[Record set — start]
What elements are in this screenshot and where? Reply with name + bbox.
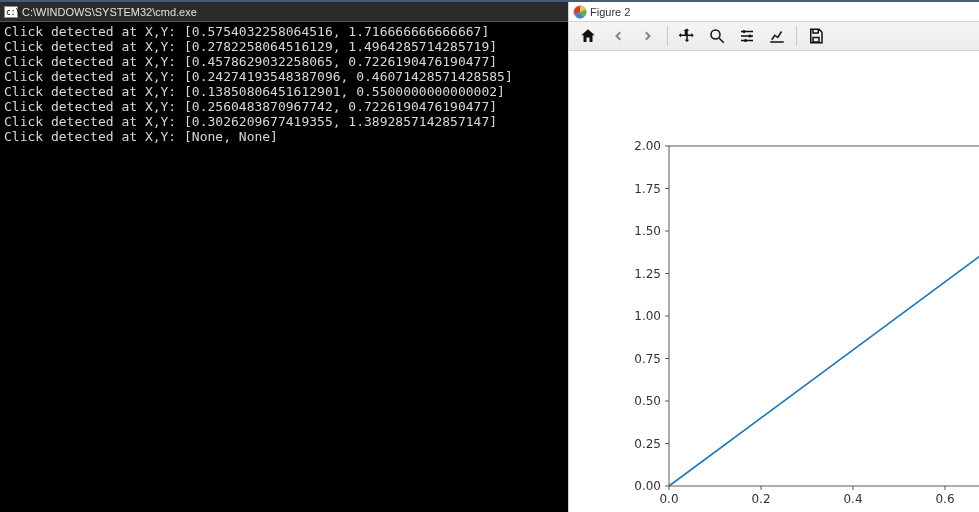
cmd-output-line: Click detected at X,Y: [0.25604838709677… (4, 99, 564, 114)
toolbar-separator (796, 26, 797, 46)
chart-line-icon (768, 27, 786, 45)
cmd-titlebar[interactable]: c:\ C:\WINDOWS\SYSTEM32\cmd.exe (0, 2, 568, 22)
home-icon (579, 27, 597, 45)
zoom-button[interactable] (702, 23, 732, 49)
y-tick-label: 0.50 (634, 394, 661, 408)
x-tick-label: 0.4 (843, 492, 862, 506)
subplots-button[interactable] (732, 23, 762, 49)
cmd-icon: c:\ (4, 6, 18, 18)
back-arrow-icon (609, 27, 627, 45)
y-tick-label: 1.75 (634, 182, 661, 196)
figure-titlebar[interactable]: Figure 2 (569, 2, 979, 22)
svg-point-5 (744, 39, 747, 42)
forward-arrow-icon (639, 27, 657, 45)
cmd-output[interactable]: Click detected at X,Y: [0.57540322580645… (0, 22, 568, 512)
zoom-icon (708, 27, 726, 45)
matplotlib-icon (573, 5, 587, 19)
move-icon (678, 27, 696, 45)
y-tick-label: 1.00 (634, 309, 661, 323)
cmd-output-line: Click detected at X,Y: [0.27822580645161… (4, 39, 564, 54)
y-tick-label: 0.00 (634, 479, 661, 493)
svg-rect-6 (669, 146, 979, 486)
x-tick-label: 0.0 (659, 492, 678, 506)
y-tick-label: 0.75 (634, 352, 661, 366)
cmd-window: c:\ C:\WINDOWS\SYSTEM32\cmd.exe Click de… (0, 2, 568, 512)
plot-svg: 0.000.250.500.751.001.251.501.752.000.00… (569, 51, 979, 512)
svg-point-1 (711, 30, 720, 39)
svg-point-4 (749, 35, 752, 38)
sliders-icon (738, 27, 756, 45)
toolbar-separator (667, 26, 668, 46)
cmd-output-line: Click detected at X,Y: [None, None] (4, 129, 564, 144)
edit-axis-button[interactable] (762, 23, 792, 49)
y-tick-label: 0.25 (634, 437, 661, 451)
figure-toolbar (569, 22, 979, 51)
cmd-title: C:\WINDOWS\SYSTEM32\cmd.exe (22, 6, 197, 18)
forward-button[interactable] (633, 23, 663, 49)
save-icon (807, 27, 825, 45)
back-button[interactable] (603, 23, 633, 49)
save-button[interactable] (801, 23, 831, 49)
pan-button[interactable] (672, 23, 702, 49)
data-series-line (669, 146, 979, 486)
y-tick-label: 2.00 (634, 139, 661, 153)
y-tick-label: 1.25 (634, 267, 661, 281)
cmd-output-line: Click detected at X,Y: [0.13850806451612… (4, 84, 564, 99)
cmd-output-line: Click detected at X,Y: [0.45786290322580… (4, 54, 564, 69)
y-tick-label: 1.50 (634, 224, 661, 238)
figure-window: Figure 2 (568, 2, 979, 512)
figure-title: Figure 2 (590, 6, 630, 18)
svg-line-2 (719, 38, 724, 43)
cmd-output-line: Click detected at X,Y: [0.57540322580645… (4, 24, 564, 39)
cmd-output-line: Click detected at X,Y: [0.24274193548387… (4, 69, 564, 84)
svg-point-3 (743, 30, 746, 33)
home-button[interactable] (573, 23, 603, 49)
x-tick-label: 0.6 (935, 492, 954, 506)
x-tick-label: 0.2 (751, 492, 770, 506)
plot-canvas[interactable]: 0.000.250.500.751.001.251.501.752.000.00… (569, 51, 979, 512)
cmd-output-line: Click detected at X,Y: [0.30262096774193… (4, 114, 564, 129)
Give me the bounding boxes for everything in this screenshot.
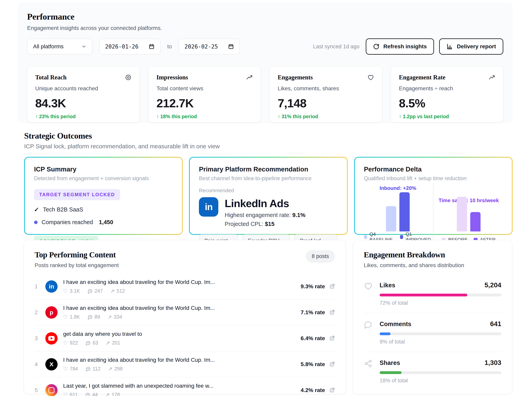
post-row-4[interactable]: 4 X I have an exciting idea about travel… <box>35 351 335 377</box>
refresh-insights-label: Refresh insights <box>383 43 427 50</box>
comments-count: 44 <box>92 392 98 396</box>
trending-up-icon <box>246 74 253 81</box>
share-arrow-icon: ↗ <box>110 288 115 294</box>
calendar-icon <box>149 44 155 49</box>
icp-summary-card: ICP Summary Detected from engagement + c… <box>24 157 183 235</box>
card-title: Performance Delta <box>364 166 503 173</box>
engagement-rate: 9.3% rate <box>301 283 325 290</box>
stat-subtitle: Likes, comments, shares <box>278 85 374 92</box>
post-title: I have an exciting idea about traveling … <box>63 305 295 311</box>
platform-recommendation-card: Primary Platform Recommendation Best cha… <box>189 157 347 235</box>
engagement-rate-label: Highest engagement rate: <box>225 212 292 218</box>
instagram-icon <box>45 384 58 396</box>
comment-icon <box>85 392 90 396</box>
external-link-icon[interactable] <box>329 361 335 367</box>
stat-delta: ↑ 31% this period <box>278 114 374 119</box>
inbound-chart: Inbound: +20% Q4 BASELINE Q1 IMPROVED <box>364 183 432 243</box>
card-title: ICP Summary <box>34 166 173 173</box>
companies-reached-value: 1,450 <box>99 219 113 226</box>
external-link-icon[interactable] <box>329 284 335 290</box>
breakdown-percent: 18% of total <box>380 378 501 384</box>
share-nodes-icon <box>364 359 374 384</box>
post-rank: 2 <box>35 309 44 316</box>
stat-title: Engagement Rate <box>399 74 445 81</box>
comments-count: 112 <box>93 366 101 372</box>
likes-count: 784 <box>70 366 78 372</box>
stat-card-engagements: Engagements Likes, comments, shares 7,14… <box>270 66 382 122</box>
card-subtitle: Qualified inbound lift + setup time redu… <box>364 175 503 181</box>
post-rank: 4 <box>35 361 44 367</box>
comment-icon <box>86 366 91 372</box>
refresh-insights-button[interactable]: Refresh insights <box>366 38 434 55</box>
stat-value: 7,148 <box>278 96 374 110</box>
breakdown-value: 5,204 <box>485 281 501 289</box>
heart-icon: ♡ <box>63 340 68 345</box>
comment-icon <box>87 314 93 320</box>
stat-value: 8.5% <box>399 96 495 110</box>
delivery-report-button[interactable]: Delivery report <box>439 38 503 55</box>
post-title: I have an exciting idea about traveling … <box>63 279 295 285</box>
panel-subtitle: Likes, comments, and shares distribution <box>364 262 501 268</box>
post-row-2[interactable]: 2 p I have an exciting idea about travel… <box>35 299 335 325</box>
share-arrow-icon: ↗ <box>108 314 112 320</box>
x-icon: X <box>45 358 58 370</box>
likes-count: 922 <box>70 340 78 346</box>
stat-card-total-reach: Total Reach Unique accounts reached 84.3… <box>27 66 140 122</box>
post-row-5[interactable]: 5 Last year, I got slammed with an unexp… <box>35 377 335 396</box>
breakdown-label: Likes <box>380 282 395 289</box>
breakdown-value: 1,303 <box>485 359 501 367</box>
stat-value: 212.7K <box>156 96 253 110</box>
stat-card-impressions: Impressions Total content views 212.7K ↑… <box>148 66 261 122</box>
progress-track <box>380 332 501 335</box>
stat-delta: ↑ 18% this period <box>156 114 253 119</box>
recommended-label: Recommended <box>199 187 338 194</box>
post-rank: 1 <box>35 283 44 290</box>
breakdown-value: 641 <box>490 320 501 328</box>
shares-count: 298 <box>114 366 123 372</box>
share-arrow-icon: ↗ <box>108 366 112 372</box>
panel-title: Engagement Breakdown <box>364 250 501 259</box>
projected-cpl-label: Projected CPL: <box>225 221 265 227</box>
engagement-rate-value: 9.1% <box>292 212 305 218</box>
date-to-input[interactable]: 2026-02-25 <box>179 39 240 54</box>
panel-subtitle: Posts ranked by total engagement <box>35 262 119 268</box>
post-row-1[interactable]: 1 in I have an exciting idea about trave… <box>35 274 335 299</box>
engagement-rate: 4.2% rate <box>301 387 325 393</box>
stat-title: Total Reach <box>35 74 67 81</box>
linkedin-logo-icon: in <box>199 197 218 217</box>
heart-icon <box>367 74 374 81</box>
platform-select[interactable]: All platforms <box>27 39 93 54</box>
bar-after <box>470 212 480 232</box>
date-range-separator: to <box>167 43 172 50</box>
external-link-icon[interactable] <box>329 387 335 393</box>
projected-cpl-value: $15 <box>265 221 274 227</box>
legend-swatch <box>364 235 367 239</box>
share-arrow-icon: ↗ <box>105 392 110 396</box>
bar-chart-icon <box>446 43 453 50</box>
post-list: 1 in I have an exciting idea about trave… <box>35 274 335 396</box>
external-link-icon[interactable] <box>329 309 335 315</box>
card-title: Primary Platform Recommendation <box>199 166 338 173</box>
stat-title: Impressions <box>156 74 188 81</box>
share-arrow-icon: ↗ <box>106 340 110 345</box>
stat-delta: ↑ 1.2pp vs last period <box>399 114 495 119</box>
performance-panel: Performance Engagement insights across y… <box>18 3 513 123</box>
delivery-report-label: Delivery report <box>457 43 496 50</box>
target-icon <box>125 74 132 81</box>
check-icon: ✓ <box>34 206 39 213</box>
section-title: Strategic Outcomes <box>24 131 513 140</box>
comment-icon <box>364 320 374 345</box>
progress-fill-likes <box>380 294 467 297</box>
refresh-icon <box>373 43 379 50</box>
external-link-icon[interactable] <box>329 335 335 341</box>
post-row-3[interactable]: 3 get data any where you travel to ♡922 … <box>35 325 335 351</box>
filter-bar: All platforms 2026-01-26 to 2026-02-25 L… <box>27 38 503 55</box>
shares-count: 512 <box>116 288 125 294</box>
shares-count: 334 <box>114 314 122 320</box>
stat-subtitle: Engagements ÷ reach <box>399 85 495 92</box>
likes-count: 1.8K <box>70 314 80 320</box>
heart-icon: ♡ <box>63 314 68 320</box>
bar-q4-baseline <box>386 206 396 232</box>
date-from-input[interactable]: 2026-01-26 <box>99 39 161 54</box>
last-synced-text: Last synced 1d ago <box>313 44 359 50</box>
[Record set — finish]
■ Task to complete
Go through the records. Copy each line where "with" appears.

■ Exercise result
What elements are in this screenshot and where? Reply with name + bbox.
post-row-5[interactable]: 5 Last year, I got slammed with an unexp… <box>35 377 335 396</box>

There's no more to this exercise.